Concept

Thomas Davidson (paléontologue)

Résumé
Thomas Davidson (17 May 1817 - 14 October 1885) was a British palaeontologist. He was born in Edinburgh. His parents possessed considerable landed property in Midlothian. Educated partly in the University of Edinburgh and partly in France, Italy and Switzerland, and early acquiring an interest in natural history, he benefited greatly by acquaintance with foreign languages and literature, and with men of science in different countries. He was induced in 1837, through the influence of Leopold von Buch, to devote his special attention to the brachiopoda, and in course of time he became the highest authority on this group. The great task of his life was the Monograph of British Fossil Brachiopoda, published by the Palaeontographical Society (1850–1886). This work, with supplements, comprises six quarto volumes with more than 200 plates drawn on stone by the author. He also prepared an exhaustive memoir on Recent Brachiopoda, published by the Linnean Society. He monographed the entire series of Brachiopoda collected by HMS Challenger. Davidson benefited from an introduction to Elizabeth Gray by John Young in 1865. Gray had a lifelong interest in the fossils of Girvan in Scotland. Her family took their holidays there each year and they would devote their time to gathering cleaning and labelling fossils. Gray had some basic geology training, but she preferred to let others do the scientific descriptions. Gray would send collections of fossils, including brachiopoda, regularly over several years between 1867 and 1885. He was elected fellow of the Geological Society of London in 1852 and in 1865 awarded their Wollaston medal.

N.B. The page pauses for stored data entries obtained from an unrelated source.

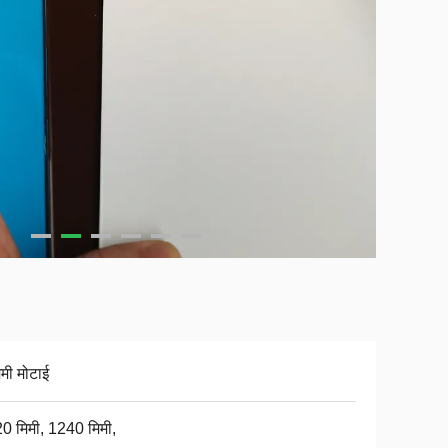
िमी मोटाई
0 मिमी, 1240 मिमी,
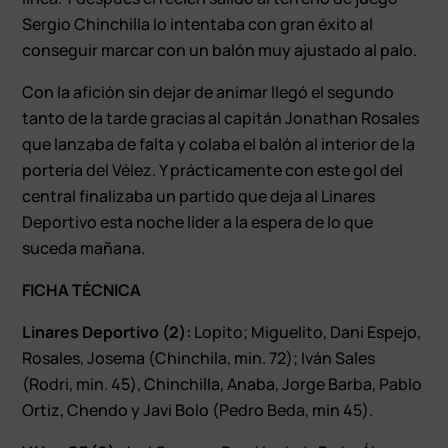
Sergio Chinchilla lo intentaba con gran éxito al
conseguir marcar con un balón muy ajustado al palo.
Con la afición sin dejar de animar llegó el segundo
tanto de la tarde gracias al capitán Jonathan Rosales
que lanzaba de falta y colaba el balón al interior de la
portería del Vélez. Y prácticamente con este gol del
central finalizaba un partido que deja al Linares
Deportivo esta noche líder a la espera de lo que
suceda mañana.
FICHA TÉCNICA
Linares Deportivo (2):
Lopito; Miguelito, Dani Espejo,
Rosales, Josema (Chinchila, min. 72); Iván Sales
(Rodri, min. 45), Chinchilla, Anaba, Jorge Barba, Pablo
Ortiz, Chendo y Javi Bolo (Pedro Beda, min 45).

He was elected Fellow of the Royal Society in 1857, and in 1870 received a Royal medal from the Royal Society. In 1882, the degree of LL.D. was conferred upon him by the University of St Andrews. In 1866, he was elected as a member to the American Philosophical Society. Davidson died at Brighton on 14 October 1885, bequeathing his fine collection of recent and fossil brachiopoda to the British Museum.